Thursday, November 15, 2012

Thursday Links

  • The above shows US coal exports by type, destination, and port.  Surprisingly little coal leaves via the west coast.
  • Southern Europe in co-ordinated industrial action.  It seems likely to me that this prolonged period of austerity and depression in these countries will have radicalizing effects that will last decades.
  • Israel bombing Gaza and causing an uptick in oil prices.  The tail risk of generalized chaos in the Middle East seems to have ticked up too.
  • Hmmm.  I just noticed that US initial unemployment claims seem to have stopped making progress in recent months, and at levels considerably above a normal recovery.  That's not such great news.
  • October was a lousy month for European industrial production:

3 comments:

rjs said...

this coal export infogrpahic shows plans for a lot of west coast port expansion...

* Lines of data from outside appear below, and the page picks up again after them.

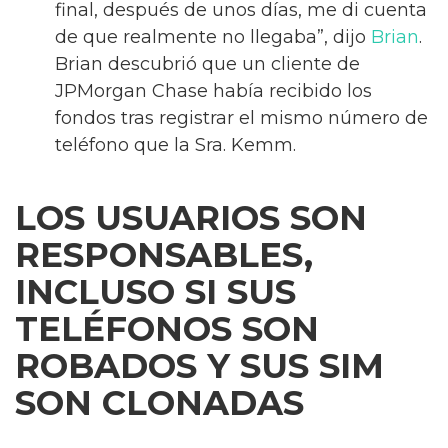
final, después de unos días, me di cuenta
de que realmente no llegaba”, dijo
Brian
.
Brian descubrió que un cliente de
JPMorgan Chase había recibido los
fondos tras registrar el mismo número de
teléfono que la Sra. Kemm.
LOS USUARIOS SON
RESPONSABLES,
INCLUSO SI SUS
TELÉFONOS SON
ROBADOS Y SUS SIM
SON CLONADAS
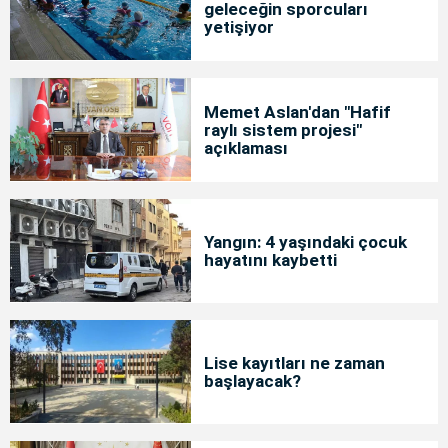
geleceğin sporcuları
yetişiyor
Memet Aslan'dan "Hafif
raylı sistem projesi"
açıklaması
Yangın: 4 yaşındaki çocuk
hayatını kaybetti
Lise kayıtları ne zaman
başlayacak?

obama's buddy buffett has a big stake in the powder river basin, and owns the railroads necessary to get it there..

Michael Cain said...

That little coal is shipped out via the West Coast isn't all that surprising. The big coal producing areas and largest undeveloped reserves in the West are far from the coast. From Gillette, in the middle of the Powder River Basin, to any of the West Coast ports is >800 miles (and that's straight line -- railroad mileage would be significantly longer). The big western production and reserves are on the "wrong" side of the Continental Divide, which limits rail capacity and increases shipping costs. In contrast, from Charleston, WV to Norfolk, VA is only about 300 miles, and pretty much downhill all the way. There aren't very many coal terminals at the West Coast ports, they're all quite small, and the cities through which the coal passes to reach those terminals are antagonistic towards expansion.

Luke The Debtor said...

Check out the oil and gas employment graph at FRED, courtesy of the BLS. http://research.stlouisfed.org/fred2/series/CES1021100001

I think the numbers are for field workers, but it goes along well with the rig counts you have been posting. Would be interesting to look at worker:rig ratios going back 30 years ago.